Financial traders operate or work in a high-risk, complex and fast-paced environment. Since they also deal with large sums of money in the same environment, they are susceptible to making mistakes. Although numerous risk reduction technologies and methods have been created over the years, the most effective one ought to be getting rid of the human element. Eye Capital, an Argentinian-based startup that focuses on natural language processing, appears to be fit for this role.
Eye Capital’s algorithms can read and interpret financial news in real time, which has caused the firm to create a buzz in the financial world. In an interview, Alejandra Litterio, the co-founder and CRO of Eye Capital, revealed more details about the company.
Origin of the Eye Capital
Eye Capital traces its background seven years back when Litterio was undertaking an academic project at Universidad Abierta Interamericana’s Centro de Altos Estudios en Tecnologia Informatica. The purpose of the project was designing an algorithm that could create correlations in the markets as well as forecast and automatically suggest whether to sell or purchase equities. In 2016, the project became successful, especially after Litterio’s husband, Juan Pablo Brana, met with some angel investors who shared their vision.

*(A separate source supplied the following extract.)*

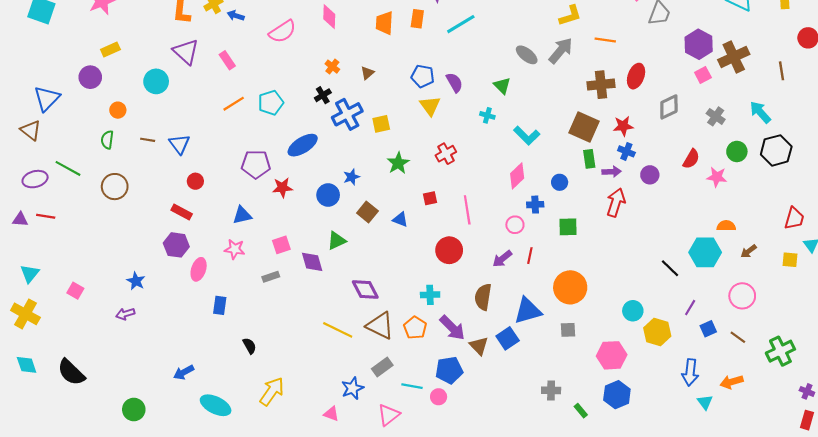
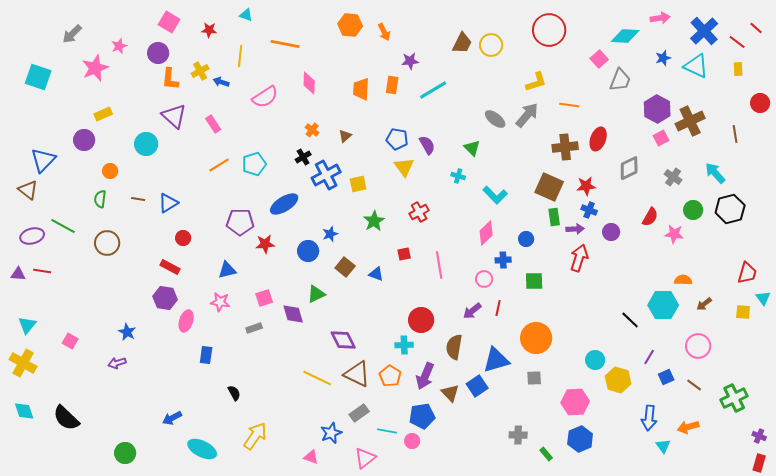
blue triangle: (179, 144) -> (168, 203), turned 35
red circle: (449, 250) -> (421, 320), moved
purple arrow: (452, 328) -> (425, 376), turned 68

On May 4, 2017, Eye Capital became an official company, having begun as only an academic project. Currently, Litterio serves as the chief research officer whereas Brana is the CDO. The team, which is made up of six co-founders, prides itself on being a multidisciplinary company with the objective of being the first ever fintech aiming to develop AI algorithms.
Meaning of Natural Language Processing
According to Litterio, natural language processing entails the language that humans utilize to interact on a daily basis. However, by delving deeper into the main aspects of linguistics, the complexity of the field becomes more obvious. Worst case scenario, human communication is dependent on context.
Litterio explained in the interview how Eye Capital uses a multidisciplinary approach. She emphasized that different experts including translators, neurologists, philosophers, historians and anthropologists are all critical. The reason is that in a bid to train an AI algorithm, you require understanding various aspects like how human brain functions, the practicalities of building a functioning AI algorithm and how the neurons in the brain interconnect.
With the existence of inherent risk in the financial trading industry, it is imperative to limit it, particularly in automated trading. Risk parameters come in handy when training artificial intelligence (AI) algorithm models that can eventually create portfolios with minimal risk and considerable returns.
Can the Technology Replace Traders?
If Eye Capital’s technology works successfully, it is highly unlikely to imagine it phasing out traders. However, Litterio said that putting such people out of work is not the company’s objective. She also pointed out the need for change and a tool that can effectively minimize risk, increase profits and manage portfolios efficiently.
Litterio believes that the general methodology, using machine learning and AI, would eventually replace financial traders. For her, such a situation would not be entirely wrong as it would create time and space for new enterprise areas and ecosystems to emerge.